It's Carl here from Nordea. A couple of questions. Firstly, on orders, is it possible to give any flavor on how the order intake progressed during the quarter and whether you have seen any changes whatsoever month by month or especially when entering Q2 here?
I would say it was stable through the quarter, strong start in January and then it held up at a good level through the quarter. And what we have seen so far in April doesn't sort of differ from this year.
And also, if you could give any flavor on the organic development, if you try to look at the solely at infra and the construction companies, both from a perhaps a sales point of view, but also orders during the quarter. I mean is it that demand is still holding up quite well from the fact that you might have long lead times in some projects, while you see that orders start to contract a bit? Or how should we look at that division or that -- and the market, I'd say?
Well, it's always a good one. It's always a little bit difficult when it comes to Indutrade to give a very clear answer since it's a collection of individual companies. But if you -- if we start with infrastructure and construction, then for us as a group, construction is lower than the broader infrastructure part in terms of sales. And there are clear sort of upside, I would say, right now in infrastructure in some companies and a bit weaker in some companies. So it's a little bit mixed situation, but it's definitely not all negative.And the construction side is a little bit more generically negative. There can be some positive sort of single points here and there. But more generically, I think it's a decline in construction. But it's not a complete standstill in those companies either. I think it's probably good to remember that our companies -- the average size of an Indutrade company is around SEK 120 million, SEK 125 million. And for that size of company, there are still projects going on. There is day-to-day business. So there is never sort of a standstill completely but a bit weaker order book, I would say.
And also, when you say that EBITA will continue to be good and grow over the coming few quarters, given your backlog, I mean, and orders, of course, what visibility do you actually have?
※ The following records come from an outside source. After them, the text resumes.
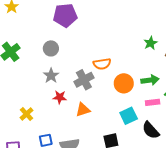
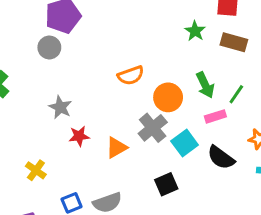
gray circle: (51, 48) -> (49, 47), moved
gray cross: (84, 80) -> (153, 128), moved
green arrow: (150, 80) -> (205, 85), turned 84

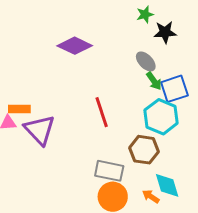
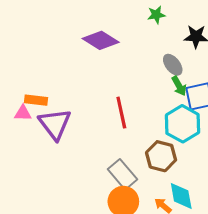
green star: (145, 14) -> (156, 15), moved
gray rectangle: (109, 171) -> (123, 174), turned 32

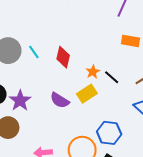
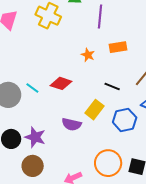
red diamond: (63, 57) -> (61, 83), turned -65
orange star: (93, 72) -> (88, 55), moved
blue hexagon: (109, 133) -> (125, 120), moved

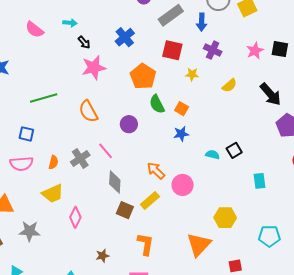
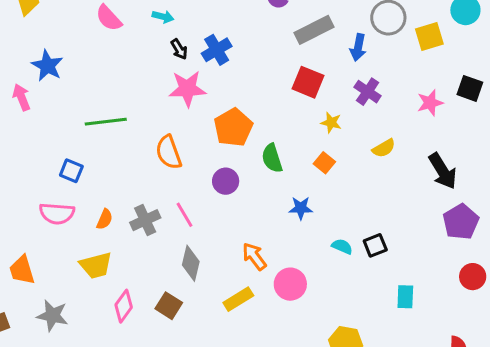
blue cross: (125, 37) -> (217, 50), moved
black square: (280, 49) -> (470, 88), moved
orange pentagon: (143, 76) -> (233, 127), moved
orange square: (182, 109) -> (324, 163), moved
brown square: (125, 210) -> (169, 306), moved

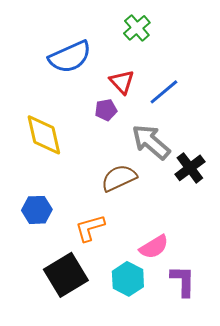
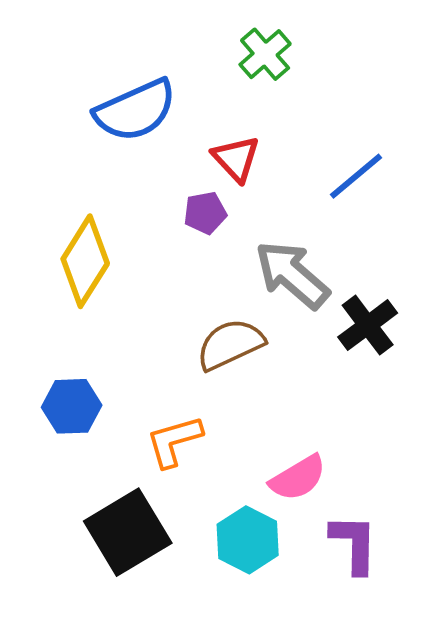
blue line: (164, 92) -> (356, 176), moved
yellow diamond: (44, 135) -> (85, 261), turned 45

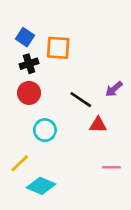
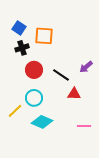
red circle: (29, 93) -> (34, 70), moved
yellow line: (20, 163) -> (15, 111), moved
cyan diamond: (41, 186) -> (42, 122), moved

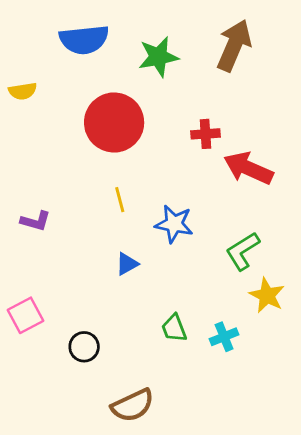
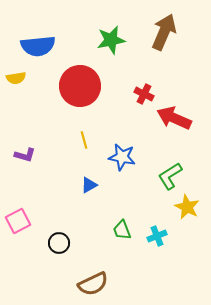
blue semicircle: (84, 40) -> (38, 46), moved
yellow semicircle: (23, 91) -> (16, 78), moved
red cross: (205, 134) -> (144, 94), turned 30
And I guess when you say plural, is it Q2 and Q3, you referred to? Or do you also have decent conviction on full year 2023 as well?
We have really good perspectives. Our order book is 3 months approximately, right?
Yes.
So in that perspective, we have good grip on Q2. And some of these orders are not always delivered in a single next coming quarter. It could be a little bit longer lead time sometimes. So I think fairly confident for also Q3. Beyond that, obviously, a bit more difficult to assess the situation. So I don't know, Patrik, if you want to add anything.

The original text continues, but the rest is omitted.